"Everything is expressed through relationship. Colour can exist only through other colours, dimension through other dimensions, position through other positions that oppose them. That is why I regard relationship as the principal thing." - Piet Mondrian
Piet Mondrian paintings
Piet Mondrian painting’s work from 1910 through 1914 shows how his representative works became more and more geometric until they were totally abstract. Some of his paintings during this time — such as Still Life With Gingerpot I and Still Life With Gingerpot II — show a trend towards the Cubist style for which artists such as Georges Braque and Pablo Picasso are most well-known.

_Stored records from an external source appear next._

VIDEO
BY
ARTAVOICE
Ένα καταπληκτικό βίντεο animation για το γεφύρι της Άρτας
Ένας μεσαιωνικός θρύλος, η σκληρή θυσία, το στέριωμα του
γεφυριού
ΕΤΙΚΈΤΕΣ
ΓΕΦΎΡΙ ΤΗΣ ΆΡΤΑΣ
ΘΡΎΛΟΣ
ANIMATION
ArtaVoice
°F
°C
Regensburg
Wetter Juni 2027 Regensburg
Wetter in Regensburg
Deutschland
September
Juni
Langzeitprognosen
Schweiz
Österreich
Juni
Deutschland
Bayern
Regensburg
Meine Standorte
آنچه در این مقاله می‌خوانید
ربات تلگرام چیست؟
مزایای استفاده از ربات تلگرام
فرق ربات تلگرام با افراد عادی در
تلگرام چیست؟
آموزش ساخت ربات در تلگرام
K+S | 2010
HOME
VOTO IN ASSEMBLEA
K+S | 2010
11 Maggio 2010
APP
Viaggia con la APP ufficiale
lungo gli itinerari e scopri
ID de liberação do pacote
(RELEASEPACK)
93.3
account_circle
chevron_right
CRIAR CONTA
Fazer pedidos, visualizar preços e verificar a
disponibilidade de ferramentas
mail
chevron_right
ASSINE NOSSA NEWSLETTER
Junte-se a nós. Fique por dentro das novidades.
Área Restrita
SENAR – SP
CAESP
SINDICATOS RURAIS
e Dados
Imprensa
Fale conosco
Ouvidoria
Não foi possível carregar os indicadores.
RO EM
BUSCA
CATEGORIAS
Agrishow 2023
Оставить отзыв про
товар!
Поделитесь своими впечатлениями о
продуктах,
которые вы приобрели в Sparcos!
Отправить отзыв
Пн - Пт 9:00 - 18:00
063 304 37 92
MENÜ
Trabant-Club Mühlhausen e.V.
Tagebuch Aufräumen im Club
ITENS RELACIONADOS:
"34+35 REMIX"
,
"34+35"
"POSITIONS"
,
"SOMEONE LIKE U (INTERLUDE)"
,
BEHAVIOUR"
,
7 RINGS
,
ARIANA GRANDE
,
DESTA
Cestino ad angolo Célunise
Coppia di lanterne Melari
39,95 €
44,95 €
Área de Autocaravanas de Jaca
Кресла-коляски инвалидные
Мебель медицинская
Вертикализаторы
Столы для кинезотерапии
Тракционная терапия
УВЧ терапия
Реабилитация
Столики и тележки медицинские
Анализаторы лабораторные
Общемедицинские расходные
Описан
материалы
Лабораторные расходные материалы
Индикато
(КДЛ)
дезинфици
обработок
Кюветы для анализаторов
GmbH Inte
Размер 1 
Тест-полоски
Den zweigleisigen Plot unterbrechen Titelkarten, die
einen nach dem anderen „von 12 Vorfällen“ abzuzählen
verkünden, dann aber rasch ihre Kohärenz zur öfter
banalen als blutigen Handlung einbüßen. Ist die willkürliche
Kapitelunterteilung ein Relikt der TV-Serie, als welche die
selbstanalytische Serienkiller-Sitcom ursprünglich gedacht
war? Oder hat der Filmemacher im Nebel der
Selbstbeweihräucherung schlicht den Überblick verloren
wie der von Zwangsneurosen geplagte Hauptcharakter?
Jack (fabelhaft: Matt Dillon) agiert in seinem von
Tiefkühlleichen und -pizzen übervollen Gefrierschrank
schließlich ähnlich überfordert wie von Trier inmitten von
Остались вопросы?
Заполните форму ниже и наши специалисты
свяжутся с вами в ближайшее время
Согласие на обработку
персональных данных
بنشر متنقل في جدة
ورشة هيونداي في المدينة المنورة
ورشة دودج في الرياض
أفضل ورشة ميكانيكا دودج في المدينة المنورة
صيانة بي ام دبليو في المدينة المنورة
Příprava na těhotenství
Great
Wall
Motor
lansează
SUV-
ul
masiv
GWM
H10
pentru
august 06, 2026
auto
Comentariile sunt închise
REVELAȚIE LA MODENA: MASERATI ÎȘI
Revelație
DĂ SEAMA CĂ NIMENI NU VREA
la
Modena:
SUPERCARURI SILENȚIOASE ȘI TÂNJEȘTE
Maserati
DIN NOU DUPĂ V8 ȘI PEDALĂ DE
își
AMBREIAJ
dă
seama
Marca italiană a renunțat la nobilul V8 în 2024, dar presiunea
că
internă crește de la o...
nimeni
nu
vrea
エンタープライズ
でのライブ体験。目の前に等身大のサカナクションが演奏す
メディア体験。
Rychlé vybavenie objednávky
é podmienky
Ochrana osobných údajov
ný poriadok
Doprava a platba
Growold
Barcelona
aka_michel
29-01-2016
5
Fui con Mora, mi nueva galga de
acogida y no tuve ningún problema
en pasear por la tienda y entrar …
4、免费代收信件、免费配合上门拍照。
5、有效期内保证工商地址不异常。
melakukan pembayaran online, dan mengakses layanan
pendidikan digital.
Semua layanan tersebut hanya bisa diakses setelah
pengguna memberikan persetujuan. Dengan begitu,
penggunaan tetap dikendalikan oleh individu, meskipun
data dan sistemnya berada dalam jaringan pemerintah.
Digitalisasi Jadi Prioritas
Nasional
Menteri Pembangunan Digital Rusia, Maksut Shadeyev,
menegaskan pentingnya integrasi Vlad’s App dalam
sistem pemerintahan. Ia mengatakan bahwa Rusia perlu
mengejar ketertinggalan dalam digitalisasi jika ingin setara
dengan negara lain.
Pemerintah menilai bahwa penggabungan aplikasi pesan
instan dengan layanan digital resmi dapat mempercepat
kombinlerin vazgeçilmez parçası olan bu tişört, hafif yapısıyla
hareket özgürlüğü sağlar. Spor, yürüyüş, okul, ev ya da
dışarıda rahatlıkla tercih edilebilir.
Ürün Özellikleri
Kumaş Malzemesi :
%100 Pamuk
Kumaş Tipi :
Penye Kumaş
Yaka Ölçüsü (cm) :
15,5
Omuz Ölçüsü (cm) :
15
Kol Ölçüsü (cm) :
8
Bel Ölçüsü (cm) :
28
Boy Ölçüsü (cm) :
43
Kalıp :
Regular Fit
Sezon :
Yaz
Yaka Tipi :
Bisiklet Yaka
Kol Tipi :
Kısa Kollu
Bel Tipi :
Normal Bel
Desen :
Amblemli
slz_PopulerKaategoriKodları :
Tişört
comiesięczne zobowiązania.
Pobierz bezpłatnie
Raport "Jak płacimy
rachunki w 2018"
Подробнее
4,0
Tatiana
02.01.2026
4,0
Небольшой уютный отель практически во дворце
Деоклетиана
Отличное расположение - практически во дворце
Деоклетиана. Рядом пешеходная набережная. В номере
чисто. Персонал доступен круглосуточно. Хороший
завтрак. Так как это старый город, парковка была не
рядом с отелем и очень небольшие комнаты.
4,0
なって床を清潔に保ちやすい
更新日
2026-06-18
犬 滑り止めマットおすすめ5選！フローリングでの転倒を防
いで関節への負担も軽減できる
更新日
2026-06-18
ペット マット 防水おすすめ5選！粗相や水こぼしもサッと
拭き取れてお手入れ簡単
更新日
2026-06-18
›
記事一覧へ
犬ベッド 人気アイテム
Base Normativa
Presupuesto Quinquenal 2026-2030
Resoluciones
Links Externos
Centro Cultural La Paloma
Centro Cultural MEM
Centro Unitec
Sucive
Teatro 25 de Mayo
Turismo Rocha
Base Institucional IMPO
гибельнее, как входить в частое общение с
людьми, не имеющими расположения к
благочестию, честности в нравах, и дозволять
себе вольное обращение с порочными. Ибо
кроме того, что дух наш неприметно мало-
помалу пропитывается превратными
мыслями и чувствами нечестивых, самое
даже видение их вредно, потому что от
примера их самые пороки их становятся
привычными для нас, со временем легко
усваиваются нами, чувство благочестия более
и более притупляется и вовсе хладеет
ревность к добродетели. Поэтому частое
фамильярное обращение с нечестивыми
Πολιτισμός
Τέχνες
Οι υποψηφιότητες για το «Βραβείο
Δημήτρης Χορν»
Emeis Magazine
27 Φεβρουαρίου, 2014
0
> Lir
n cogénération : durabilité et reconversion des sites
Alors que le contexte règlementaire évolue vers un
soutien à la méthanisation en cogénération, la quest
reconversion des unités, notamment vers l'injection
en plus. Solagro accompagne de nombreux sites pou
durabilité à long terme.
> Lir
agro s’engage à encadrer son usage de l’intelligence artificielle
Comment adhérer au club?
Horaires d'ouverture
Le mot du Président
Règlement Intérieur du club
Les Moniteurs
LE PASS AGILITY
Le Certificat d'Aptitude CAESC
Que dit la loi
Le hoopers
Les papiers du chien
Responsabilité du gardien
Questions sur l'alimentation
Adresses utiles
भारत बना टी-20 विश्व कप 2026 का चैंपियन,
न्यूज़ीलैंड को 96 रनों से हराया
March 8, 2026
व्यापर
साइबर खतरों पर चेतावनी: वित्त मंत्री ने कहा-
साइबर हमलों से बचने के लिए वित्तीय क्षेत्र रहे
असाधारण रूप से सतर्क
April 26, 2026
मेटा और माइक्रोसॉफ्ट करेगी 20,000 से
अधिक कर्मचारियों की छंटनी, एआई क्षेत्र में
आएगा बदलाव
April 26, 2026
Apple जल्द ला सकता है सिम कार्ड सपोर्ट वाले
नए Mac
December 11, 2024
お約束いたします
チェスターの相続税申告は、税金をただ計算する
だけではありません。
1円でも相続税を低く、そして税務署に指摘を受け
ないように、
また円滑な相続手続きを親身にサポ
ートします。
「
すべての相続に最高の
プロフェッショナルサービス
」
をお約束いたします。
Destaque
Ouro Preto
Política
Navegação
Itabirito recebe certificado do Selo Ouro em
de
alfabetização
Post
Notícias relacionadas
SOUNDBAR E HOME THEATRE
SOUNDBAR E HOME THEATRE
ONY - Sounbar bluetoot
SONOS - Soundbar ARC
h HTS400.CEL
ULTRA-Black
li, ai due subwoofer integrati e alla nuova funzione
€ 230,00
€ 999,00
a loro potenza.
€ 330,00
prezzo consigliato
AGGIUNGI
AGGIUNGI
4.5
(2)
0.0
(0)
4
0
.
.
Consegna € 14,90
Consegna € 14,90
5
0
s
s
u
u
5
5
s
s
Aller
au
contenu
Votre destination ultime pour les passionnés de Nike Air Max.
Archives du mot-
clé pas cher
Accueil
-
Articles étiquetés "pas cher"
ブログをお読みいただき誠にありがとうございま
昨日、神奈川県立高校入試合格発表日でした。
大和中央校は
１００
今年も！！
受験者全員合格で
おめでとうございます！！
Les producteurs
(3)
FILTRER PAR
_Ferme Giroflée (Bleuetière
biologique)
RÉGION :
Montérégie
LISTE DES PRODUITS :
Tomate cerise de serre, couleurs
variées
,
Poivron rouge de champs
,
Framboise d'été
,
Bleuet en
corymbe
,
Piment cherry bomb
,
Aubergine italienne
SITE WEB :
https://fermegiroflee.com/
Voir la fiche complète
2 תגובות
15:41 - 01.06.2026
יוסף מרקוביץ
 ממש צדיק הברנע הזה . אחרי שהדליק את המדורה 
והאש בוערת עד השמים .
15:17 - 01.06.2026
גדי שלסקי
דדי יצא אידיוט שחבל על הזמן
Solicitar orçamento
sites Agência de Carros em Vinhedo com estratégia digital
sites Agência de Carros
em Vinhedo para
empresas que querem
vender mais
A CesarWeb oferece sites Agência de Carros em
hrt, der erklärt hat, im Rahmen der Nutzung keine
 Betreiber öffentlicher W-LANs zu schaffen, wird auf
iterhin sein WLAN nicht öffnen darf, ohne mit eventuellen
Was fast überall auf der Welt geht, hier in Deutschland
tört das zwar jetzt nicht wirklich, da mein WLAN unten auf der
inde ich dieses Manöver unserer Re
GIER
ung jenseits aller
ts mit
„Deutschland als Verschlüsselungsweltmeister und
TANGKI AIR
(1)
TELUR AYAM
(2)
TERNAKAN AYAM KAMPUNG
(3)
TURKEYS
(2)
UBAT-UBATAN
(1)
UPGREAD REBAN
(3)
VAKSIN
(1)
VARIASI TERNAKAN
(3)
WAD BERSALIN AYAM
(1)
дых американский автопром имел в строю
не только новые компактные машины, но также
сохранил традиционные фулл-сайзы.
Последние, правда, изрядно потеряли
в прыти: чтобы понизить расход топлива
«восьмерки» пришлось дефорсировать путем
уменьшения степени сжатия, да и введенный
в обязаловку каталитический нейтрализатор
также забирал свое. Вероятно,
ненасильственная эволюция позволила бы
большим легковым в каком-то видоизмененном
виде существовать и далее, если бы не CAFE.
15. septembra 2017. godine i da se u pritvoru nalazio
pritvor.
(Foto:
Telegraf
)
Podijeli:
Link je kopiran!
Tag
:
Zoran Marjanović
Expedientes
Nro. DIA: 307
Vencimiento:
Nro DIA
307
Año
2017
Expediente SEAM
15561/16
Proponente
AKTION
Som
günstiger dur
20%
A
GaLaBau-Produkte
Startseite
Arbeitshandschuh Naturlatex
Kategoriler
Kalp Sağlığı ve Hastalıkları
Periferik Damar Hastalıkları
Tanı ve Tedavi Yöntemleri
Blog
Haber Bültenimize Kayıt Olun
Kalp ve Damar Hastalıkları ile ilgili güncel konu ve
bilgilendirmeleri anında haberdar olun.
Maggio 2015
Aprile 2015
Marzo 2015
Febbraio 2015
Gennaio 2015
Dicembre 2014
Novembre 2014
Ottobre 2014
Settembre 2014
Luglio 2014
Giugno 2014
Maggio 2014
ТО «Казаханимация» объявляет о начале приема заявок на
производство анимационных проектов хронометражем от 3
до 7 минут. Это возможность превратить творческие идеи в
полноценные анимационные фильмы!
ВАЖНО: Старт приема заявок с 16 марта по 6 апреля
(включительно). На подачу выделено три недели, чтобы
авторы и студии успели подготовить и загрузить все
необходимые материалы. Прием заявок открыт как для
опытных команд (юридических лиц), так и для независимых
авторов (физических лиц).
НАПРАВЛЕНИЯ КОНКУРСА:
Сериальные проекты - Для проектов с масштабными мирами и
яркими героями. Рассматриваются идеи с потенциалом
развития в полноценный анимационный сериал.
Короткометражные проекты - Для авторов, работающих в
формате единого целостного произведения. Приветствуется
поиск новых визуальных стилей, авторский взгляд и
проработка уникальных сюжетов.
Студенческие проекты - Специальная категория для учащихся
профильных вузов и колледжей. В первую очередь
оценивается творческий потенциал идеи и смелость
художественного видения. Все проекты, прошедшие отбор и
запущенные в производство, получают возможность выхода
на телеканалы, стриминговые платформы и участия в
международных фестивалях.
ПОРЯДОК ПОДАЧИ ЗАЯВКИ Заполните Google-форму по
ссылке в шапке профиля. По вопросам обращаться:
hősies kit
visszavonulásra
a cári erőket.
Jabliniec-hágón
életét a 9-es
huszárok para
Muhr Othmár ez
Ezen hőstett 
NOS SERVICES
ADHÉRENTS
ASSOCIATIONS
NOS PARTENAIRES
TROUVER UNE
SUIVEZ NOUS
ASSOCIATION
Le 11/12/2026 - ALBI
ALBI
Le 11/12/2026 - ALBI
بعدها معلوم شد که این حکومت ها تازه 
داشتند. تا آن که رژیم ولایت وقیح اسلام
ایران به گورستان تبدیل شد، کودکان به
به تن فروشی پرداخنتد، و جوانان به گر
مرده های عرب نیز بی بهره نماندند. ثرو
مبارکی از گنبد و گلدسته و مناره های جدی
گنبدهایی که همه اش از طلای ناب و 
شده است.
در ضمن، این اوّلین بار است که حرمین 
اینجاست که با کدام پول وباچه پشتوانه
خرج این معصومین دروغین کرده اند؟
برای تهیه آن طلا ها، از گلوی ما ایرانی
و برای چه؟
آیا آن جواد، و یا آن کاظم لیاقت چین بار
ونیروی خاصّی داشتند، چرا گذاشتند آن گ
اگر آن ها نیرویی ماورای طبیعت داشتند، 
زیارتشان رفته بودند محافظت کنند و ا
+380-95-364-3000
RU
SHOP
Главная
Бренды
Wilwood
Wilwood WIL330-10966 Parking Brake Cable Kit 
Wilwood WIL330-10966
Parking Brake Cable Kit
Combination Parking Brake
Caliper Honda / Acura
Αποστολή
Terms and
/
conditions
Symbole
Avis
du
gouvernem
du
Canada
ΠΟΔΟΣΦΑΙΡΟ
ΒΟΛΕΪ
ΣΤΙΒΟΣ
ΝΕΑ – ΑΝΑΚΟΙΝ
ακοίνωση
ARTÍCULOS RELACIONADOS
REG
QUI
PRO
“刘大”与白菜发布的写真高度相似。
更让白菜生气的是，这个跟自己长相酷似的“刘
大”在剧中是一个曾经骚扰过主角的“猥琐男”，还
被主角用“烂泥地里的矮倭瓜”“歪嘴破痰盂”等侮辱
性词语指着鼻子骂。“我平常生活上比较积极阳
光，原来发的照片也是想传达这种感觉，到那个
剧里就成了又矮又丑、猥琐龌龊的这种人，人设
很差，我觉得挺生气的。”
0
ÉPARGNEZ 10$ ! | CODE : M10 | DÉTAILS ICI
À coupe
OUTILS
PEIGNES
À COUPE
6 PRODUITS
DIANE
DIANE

After that one painting, this practise remained dormant in Mondrian's work until he arrived in Manhattan, at that time he started to adopt it with abandon. In some examples of the new direction, such as Composition (1938) / Place de la Concorde (1943), he seems to have taken unfinished black-line paintings out of Paris and finished them in New York by incorporating short vertical lines of different colours, running between the longer black lines, or by a black line to the edge of the canvas. The recently coloured areas are thick, almost bridging the gap between forms and lines, and it's startling to see colour in a Mondrian painting that's unbounded by black. Other functions combine long lines of red amidst the black lines, developing a new sense of depth by the addition of a coloured layer on top of the black one. His painting Composition No. 10, 1939--1942, characterized by primary colours, white black and ground grid lines clearly defined Mondrian's radical but classical approach to the rectangle.
In the US and exactly New York, he joined American Abstract Artists and continued to publish texts on Neoplasticism. His late style evolved considerably in response to the city. In 1942 his first solo show took place in the Valentine Dudensing Gallery, New York. Mondrian died February 1, 1944, in New York.